In a previous post, I discussed my urge to escape from appearing female because I've been made so aware of it, as well as being aware of being white. Since then, I don't know if I am just walking and moving with more confidence or if I figured out how to swing my hips like a paper Ghanaian, but I've received a few less shout-outs and phone number inquiries. Whatever the change, I feel like I belong' more and more each day.
In Cape Coast, I have a friend (George) with whom I could ask about anything and everything Ghanaian. I learned so much with my incessant questions, and once, I asked him about how Ghanaian men pick up Ghanaian women. There could have been some misunderstanding due to a cultural/language barrier, but I'm pretty sure we understood each other. I asked if men ask women for their numbers all the time—like, will they ask just anyone? Or just someone they find attractive? He said that it doesn't happen all the time, and men really only ask for numbers when they think that someone is “very beautiful” (George's words).
This makes me think that it is indeed my foreignness that was earning me so much attention. (Awesome! Now I can at least throw out the theory that there's an invisible sign on my head that says 'I'm woman, I'm yours.') So let's agree that my foreignness was the source of my 'hotness,' and let me further develop my theory on gender based on another experience.
On Thursday the 27th, I spent 5 hours in a salon getting my hair braided with extensions. (By the way, salons are tiny little shops and they're absolutely EVERYWHERE!) So when you see me stateside, I'll have a head full of small twisted braids that reach down to the middle of my back!
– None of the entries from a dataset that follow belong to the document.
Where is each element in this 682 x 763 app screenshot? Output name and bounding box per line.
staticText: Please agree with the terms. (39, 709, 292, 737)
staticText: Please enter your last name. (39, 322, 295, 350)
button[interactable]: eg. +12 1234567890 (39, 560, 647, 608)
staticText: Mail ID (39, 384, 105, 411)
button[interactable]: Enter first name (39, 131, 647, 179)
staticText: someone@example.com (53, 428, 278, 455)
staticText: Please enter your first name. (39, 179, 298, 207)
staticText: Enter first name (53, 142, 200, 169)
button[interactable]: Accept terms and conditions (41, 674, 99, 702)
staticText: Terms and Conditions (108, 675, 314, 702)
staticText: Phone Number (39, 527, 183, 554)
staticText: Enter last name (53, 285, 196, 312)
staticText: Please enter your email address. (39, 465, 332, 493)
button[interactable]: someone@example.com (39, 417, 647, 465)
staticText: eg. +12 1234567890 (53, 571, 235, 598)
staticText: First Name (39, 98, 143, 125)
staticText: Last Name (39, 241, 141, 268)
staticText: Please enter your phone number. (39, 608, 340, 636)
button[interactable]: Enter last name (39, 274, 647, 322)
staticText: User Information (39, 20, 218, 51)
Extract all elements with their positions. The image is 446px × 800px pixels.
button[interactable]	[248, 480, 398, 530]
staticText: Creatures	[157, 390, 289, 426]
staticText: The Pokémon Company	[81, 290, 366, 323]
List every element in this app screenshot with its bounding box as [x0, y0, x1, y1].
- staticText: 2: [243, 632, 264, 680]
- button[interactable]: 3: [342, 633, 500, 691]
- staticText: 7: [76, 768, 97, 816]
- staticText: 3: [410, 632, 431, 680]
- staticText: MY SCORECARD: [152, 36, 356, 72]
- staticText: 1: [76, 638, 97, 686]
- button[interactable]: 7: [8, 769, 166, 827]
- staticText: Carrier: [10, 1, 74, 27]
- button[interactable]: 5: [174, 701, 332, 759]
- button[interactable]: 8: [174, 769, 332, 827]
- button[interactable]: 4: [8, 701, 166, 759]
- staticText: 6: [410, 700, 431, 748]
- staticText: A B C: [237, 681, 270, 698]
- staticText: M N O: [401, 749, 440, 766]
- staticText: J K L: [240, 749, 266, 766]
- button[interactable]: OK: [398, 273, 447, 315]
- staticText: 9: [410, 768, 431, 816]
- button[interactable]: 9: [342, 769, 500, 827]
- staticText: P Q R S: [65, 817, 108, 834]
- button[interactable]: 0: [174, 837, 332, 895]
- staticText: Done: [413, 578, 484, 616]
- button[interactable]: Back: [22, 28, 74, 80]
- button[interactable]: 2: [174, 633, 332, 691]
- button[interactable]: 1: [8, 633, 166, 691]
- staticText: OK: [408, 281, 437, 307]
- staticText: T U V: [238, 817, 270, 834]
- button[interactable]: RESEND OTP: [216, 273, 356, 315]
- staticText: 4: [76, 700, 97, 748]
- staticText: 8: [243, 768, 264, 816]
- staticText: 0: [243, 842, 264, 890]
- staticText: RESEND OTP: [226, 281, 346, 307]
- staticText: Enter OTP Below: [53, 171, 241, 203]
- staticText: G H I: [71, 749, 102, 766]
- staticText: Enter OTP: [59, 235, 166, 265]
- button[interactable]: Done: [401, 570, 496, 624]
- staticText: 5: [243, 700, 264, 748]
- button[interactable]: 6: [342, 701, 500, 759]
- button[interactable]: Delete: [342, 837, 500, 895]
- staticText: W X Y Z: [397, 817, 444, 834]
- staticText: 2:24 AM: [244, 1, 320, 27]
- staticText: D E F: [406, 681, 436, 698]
I've never done anything like this before but it's so affordable here, and I felt totally uninhibited, so I went for it. As a side note, I totally love my braids! I feel GhanaFab (get it? Instead of GhettoFab?) We should totally do this in the states more often.
I should explain another observation I've made while here. Hair is everything. It doesn't matter how hot or dusty or humid it is, immaculate hair do's are the rule, not the exception. Almost all women get their hair done, and this probably explains the prolific number of salons. In fact, as I sat in the salon, a woman who must have been at least 80 came in to get a weave (first they braid your hair into corn rows, and then sew, very tightly, strips of fake hair to the corn row braids). She had almost no hair, but when she left, she looked fabulous with an adorable black bob with streaks of red!
Anyway, as I walked back from the salon I received more attention than ever from Ghanaian women. Women on the streets were saying “mo-WI-uh-fay” (phonetically spelled for the Fante way to say, 'you are beautiful') or “very nice hair” as I walked by. I'd also say that I received fewer stares from men.
So here's my hypothesis to be tested worldwide! The more 'foreign'/'other'/'different' you look, the more attention you receive from the opposite sex*. And the more you practice popular fashion of a particular place, without looking generic, the more you impress people of the same sex*.
This is a pretty broad conjecture about sex, attention, and appearance, but I think that it could apply to just a general theory of attractiveness and gender.
Until next time I remain
a Rookie Anthropologist
*IMPORTANT: My language assumes heterosexuality, but I think that the same idea could apply amongst gay, bi-, trans-, and whatever- sexual people. For this case, I could only make observations about attractiveness between heterosexuals because it is definitely the dominant persuasion and performance here. And actually, I think that it's pretty difficult not to comply with heterosexual norms in Ghana, based on my conversations with friends who live here.